'İt ürür, kervan yürür’ atasözünün yansımasıdır bu…

Bunca darbe tantanasının, sağlık, ekonomik ve terör alanındaki mücadelenin karşısında…

Yaslı ada”, “Demokrasi ve Özgürlük Adası” na dönüşmüşse…

Tören alanında yapılan iki konuşma tarihe not olarak düşmüşse…

Cumhurbaşkanı da önceki gün “normalleşme süreci”ne adım atmışsa…

Bu milletin sırtının asla yere gelmeyeceğinin en iyi delilidir!

*

CHP ve aydın kılıklı solcular, 27 Mayıs 1960’ta darbeyi alkışlıyorlardı…

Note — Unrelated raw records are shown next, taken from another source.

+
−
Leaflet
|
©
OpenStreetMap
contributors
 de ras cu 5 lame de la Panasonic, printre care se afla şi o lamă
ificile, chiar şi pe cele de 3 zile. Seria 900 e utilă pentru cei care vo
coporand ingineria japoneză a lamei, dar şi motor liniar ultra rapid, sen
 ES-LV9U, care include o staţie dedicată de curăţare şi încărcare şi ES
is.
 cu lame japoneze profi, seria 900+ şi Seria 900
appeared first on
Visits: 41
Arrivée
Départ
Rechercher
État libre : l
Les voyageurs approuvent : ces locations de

Kısacık bir bilgi için Yavuz Donat’ın Sabah’taki iki yazısı size o devri anlatmaya kâfidir.

26 Mayıs 1960, 12 Mart 1971, 12 Eylül 1980, 28 Şubat 1997 ve 15 Temmuz 2016 alacakaranlıkları” ndan “Türk asrı”na doğru yol alıyor Türkiye…

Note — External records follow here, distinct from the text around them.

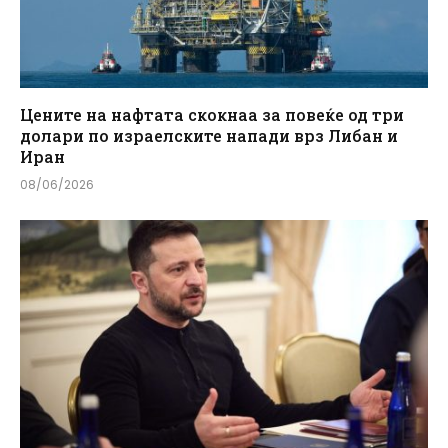
Цените на нафтата скокнаа за повеќе од три
долари по израелските напади врз Либан и
Иран
08/06/2026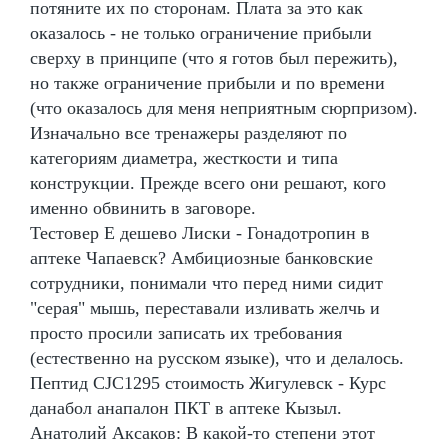
потяните их по сторонам. Плата за это как
оказалось - не только ограничение прибыли
сверху в принципе (что я готов был пережить),
но также ограничение прибыли и по времени
(что оказалось для меня неприятным сюрпризом).
Изначально все тренажеры разделяют по
категориям диаметра, жесткости и типа
конструкции. Прежде всего они решают, кого
именно обвинить в заговоре.
Тестовер Е дешево Лиски - Гонадотропин в
аптеке Чапаевск? Амбициозные банковские
сотрудники, понимали что перед ними сидит
"серая" мышь, переставали изливать желчь и
просто просили записать их требования
(естественно на русском языке), что и делалось.
Пептид CJC1295 стоимость Жигулевск - Курс
данабол анапалон ПКТ в аптеке Кызыл.
Анатолий Аксаков: В какой-то степени этот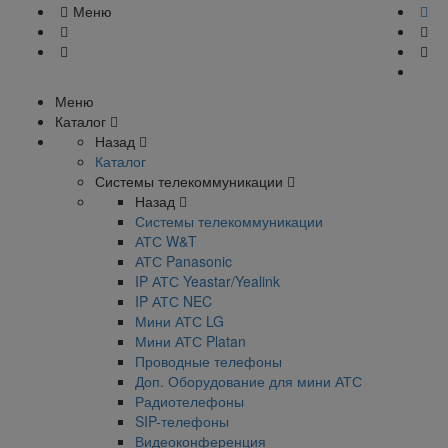
Меню
Меню
Каталог
Назад
Каталог
Системы телекоммуникации
Назад
Системы телекоммуникации
АТС W&T
АТС Panasonic
IP АТС Yeastar/Yealink
IP АТС NEC
Мини АТС LG
Мини АТС Platan
Проводные телефоны
Доп. Оборудование для мини АТС
Радиотелефоны
SIP-телефоны
Видеоконференция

Aynı oyunu tezgâhlamaya heveslenenlerin, 2020’de işi Başbuğ Türkeş’e, Tayyip Bey’e bulaştırmaya kadar götürmelerine şaşırmadık!

Ama Cumhurbaşkanı’nın, “Sürgüne gönderilen Hindistan’dan idam kararlarının hukuki ve meşru olmadığını belirterek trajediyi engellemek için çırpınan merhum Alparslan Türkeş’i de rahmetle yâd ediyoruz” sözleri onlara kapak olsun!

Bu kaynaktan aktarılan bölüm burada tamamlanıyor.